The Cryptographer’s Secret Weapon
For centuries, this low entropy of language has been the bane of secret-keepers and the boon of codebreakers. The entire field of classical cryptography is a battle against the inherent predictability of language.
Consider a simple substitution cipher, where every letter of the alphabet is consistently replaced by another. For example, every ‘A’ becomes a ‘G’, every ‘B’ becomes an ‘X’, and so on.
Plaintext: HELLO WORLD
Ciphertext: RZLLO GOLQY
On the surface, it looks like gibberish (high entropy). But the cipher has only masked the letters; it hasn’t changed the underlying structure of the language. The low-entropy patterns are still there, waiting to be found.
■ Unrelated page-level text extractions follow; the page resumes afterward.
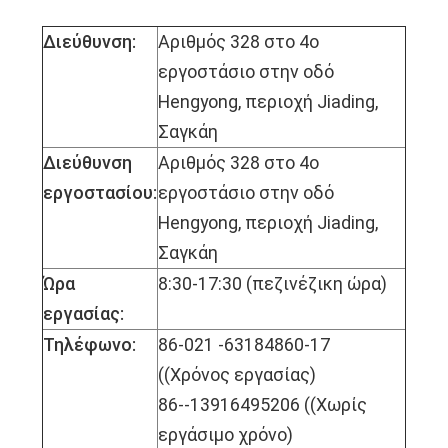
Διεύθυνση:
Αριθμός 328 στο 4ο
εργοστάσιο στην οδό
Hengyong, περιοχή Jiading,
Σαγκάη
Διεύθυνση
Αριθμός 328 στο 4ο
εργοστασίου:
εργοστάσιο στην οδό
Hengyong, περιοχή Jiading,
Σαγκάη
Ώρα
8:30-17:30 (πεζινέζικη ώρα)
εργασίας:
Τηλέφωνο:
86-021 -63184860-17
((Χρόνος εργασίας)
86--13916495206 ((Χωρίς
εργάσιμο χρόνο)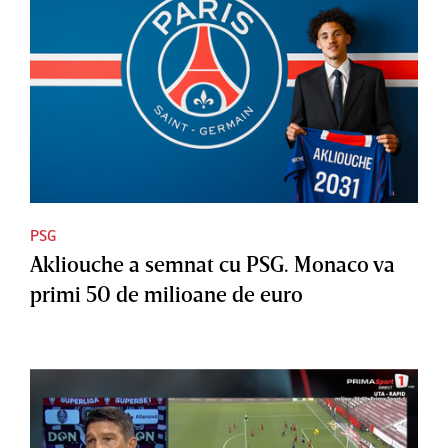
PSG
Akliouche a semnat cu PSG. Monaco va
primi 50 de milioane de euro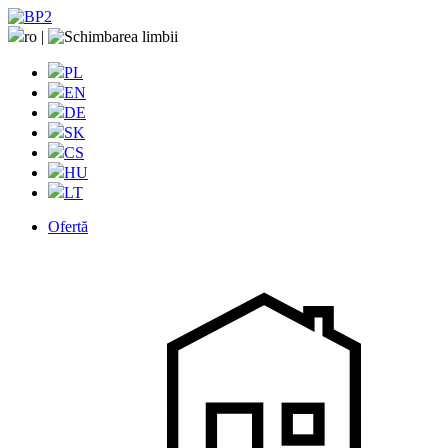
ro
|
PL
EN
DE
SK
CS
HU
LT
Ofertă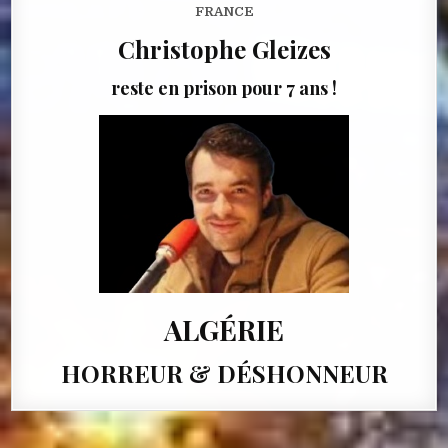
FRANCE
Christophe Gleizes
reste en prison pour 7 ans !
ALGÉRIE
HORREUR & DÉSHONNEUR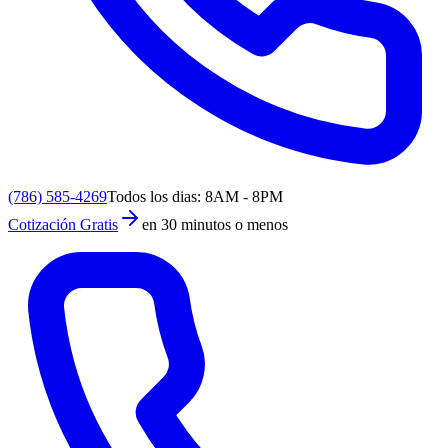
(786) 585-4269
Todos los dias: 8AM - 8PM
Cotización Gratis
en 30 minutos o menos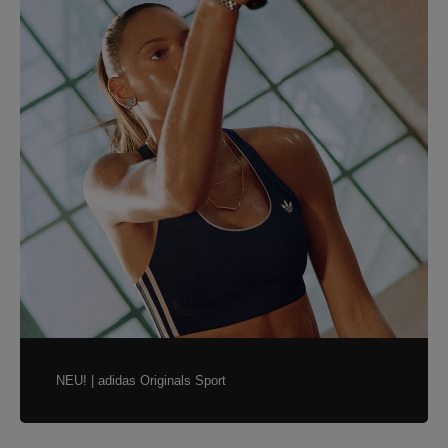
NEU! | adidas Originals Sport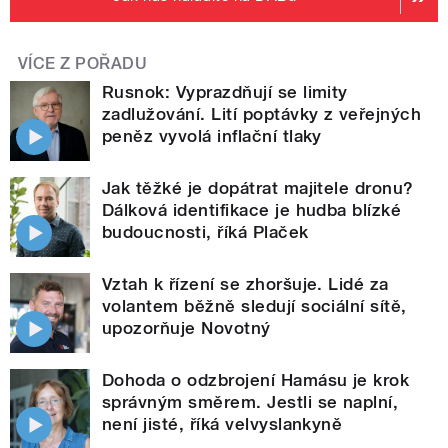
VÍCE Z POŘADU
Rusnok: Vyprazdňují se limity
zadlužování. Lití poptávky z veřejných
peněz vyvolá inflační tlaky
Jak těžké je dopátrat majitele dronu?
Dálková identifikace je hudba blízké
budoucnosti, říká Plaček
Vztah k řízení se zhoršuje. Lidé za
volantem běžně sledují sociální sítě,
upozorňuje Novotný
Dohoda o odzbrojení Hamásu je krok
správným směrem. Jestli se naplní,
není jisté, říká velvyslankyně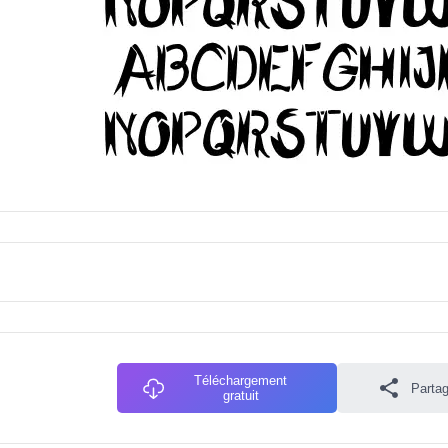
Téléchargement
Partag
gratuit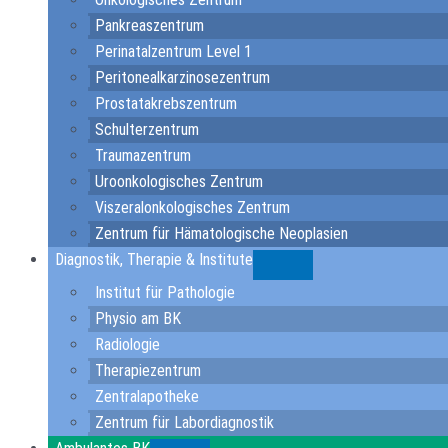
Pankreaszentrum
Perinatalzentrum Level 1
Peritonealkarzinosezentrum
Prostatakrebszentrum
Schulterzentrum
Traumazentrum
Uroonkologisches Zentrum
Viszeralonkologisches Zentrum
Zentrum für Hämatologische Neoplasien
Diagnostik, Therapie & Institute
Submenu
Institut für Pathologie
Physio am BK
Radiologie
Therapiezentrum
Zentralapotheke
Zentrum für Labordiagnostik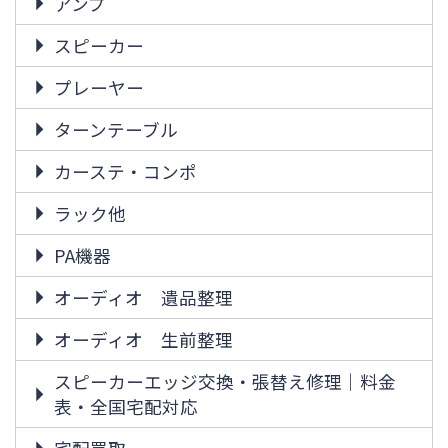
アンプ
スピーカー
プレーヤー
ターンテーブル
カーステ・コンポ
ラック他
PA機器
オーディオ 遺品整理
オーディオ 生前整理
スピーカーエッジ交換・張替え修理｜料金
表・全国宅配対応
Frequency Analysis: The Telltale ‘E’
A cryptanalyst breaking this code doesn’t need to guess the entire key. They start by exploiting the most basic redundancy: letter frequency. They’ll count every letter in the encrypted message. If the ciphertext is long enough, the most common symbol will almost certainly correspond to the most common letter in English: ‘E’. The next most common might be ‘T’, then ‘A’, ‘O’, ‘I’, and so on.
In our short example, ‘L’ appears three times. A codebreaker might hypothesize that ‘L’ stands for ‘E’, ‘O’, or another common letter, giving them a crucial first step.
Hunting for Patterns
The attack doesn’t stop there. Cryptanalysts also hunt for n-gram patterns. They might look for repeated three-letter groups in the ciphertext. If they find one that appears over and over, like "XLF"
, they can be pretty sure it’s the encrypted version of "THE"
. Suddenly, they know that X=T, L=H, and F=E. With just those three letters, large portions of the message can be deciphered, revealing more patterns and causing the rest of the code to crumble.
Every predictable feature of language—double letters (like the ‘LL’ in HELLO), common prefixes and suffixes, grammatical rules—is a handhold for the cryptanalyst. They are, in essence, using Shannon’s entropy against the code-maker. The code is broken not by finding a flaw in the cipher itself, but by exploiting the unbreakable, low-entropy habits of the language it’s trying to hide.
Entropy in Our Digital World
The principles of entropic linguistics are not just for spies and scholars. They are deeply embedded in the technology we use every day.
- Data Compression: How does a ZIP file make a large text document smaller? It finds the redundant, low-entropy patterns (like the word ‘the’ or the letter ‘e’) and replaces them with shorter, more efficient codes. The predictability of language is what makes it so compressible.
- Predictive Text: Your smartphone’s autocomplete and predictive text features are entropy-minimizing machines. They use statistical models to calculate the most probable next word based on what you’ve already typed, effectively surfing the low-entropy waves of your sentences.
Claude Shannon gave us a mathematical lens to view language, revealing it as a beautiful dance between order and surprise. The predictable patterns that allow us to understand each other across a noisy room are the same ones that allow a cryptographer to unravel a secret message. Language is a code we all know how to use, and thanks to entropy, we can now measure just how wonderfully, and vulnerably, predictable it is.